その際の調達金額としては数億円から十数億になる場合もあります。
*VCはベンチャーキャピタルの略
上記の表は各ラウンドでアプローチすることが想定される出資者や資金調達先の一覧です。
しかし、アーリーだからクラウドファンディングは利用できない、シードだから補助金・助成金が利用できないという訳ではありません。
ぜひ上記の表をもとに資金調達先の参考にして頂ければと思います。
上の表では資金調達の方法としていくつかの例を挙げました。
中でもベンチャーキャピタルの存在感はシード〜シリーズCの幅広い範囲に及んでいます。
この章ではベンチャーキャピタルから出資を受けることによるメリット・デメリットについて解説していきます。
ベンチャーキャピタルについてですが、大きな特徴として出資金を返済する必要がないことが挙げられます。これはベンチャーキャピタルが、出資という形で上場前の企業に資金と引き換えに株式を受け取り、投資先の株式上場に伴う株式売却もしくは買収による投資金額の回収、という手法をとっているためです。
メリットとしては
ベンチャーキャピタルとしても投資した企業が成長・成功すれば大きな利益を得ることができるので、経営サポートを行うことは理にかなっています。
これは経営の経験に乏しい創業メンバーにとっても大きなメリットと言えるでしょう。
また、ベンチャーキャピタルから出資を受けたこと自体が信用の付与になり、他のベンチャーキャピタルや投資家からの出資を受けやすくなる可能性も高まります。

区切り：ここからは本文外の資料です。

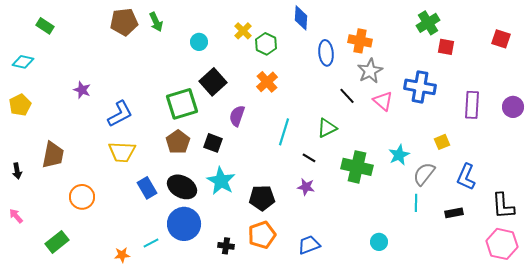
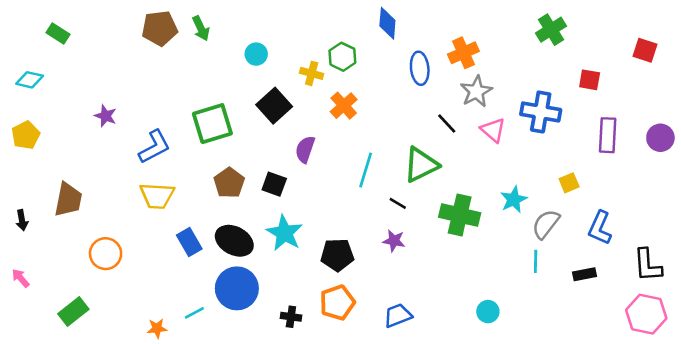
yellow cross: (243, 31) -> (312, 73), moved, turned -30
orange cross: (360, 41) -> (463, 53), turned -35
red square: (446, 47) -> (590, 80), moved
green square: (182, 104) -> (212, 124), moved
green triangle: (327, 128) -> (421, 165), size x1.4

企業側にとっては出資金を返済する必要がない点は大きなメリットではありますが、決してメリットばかりではありません。
デメリットとしては
経営の自由度が低下する
ベンチャーキャピタル側は出資と引き換えに企業の株式を取得しているため、保持率によっては経営の自由度に影響を及ぼす可能性もあります。
ベンチャーキャピタル側としても利益をだす必要があるので、企業側に成果が求められることは留意しておく必要があります。
資金調達の場では各投資ラウンドによってアプローチする投資家や金額が大きく変わってきます。
自社に最適な出資を受けるには、無計画にアプローチをするのではなく自らの立ち位置やラウンドを把握することが重要になってきます。
今回の記事で、投資ラウンドの理解を深めていただきスムーズな資金調達の助けになれば幸いです。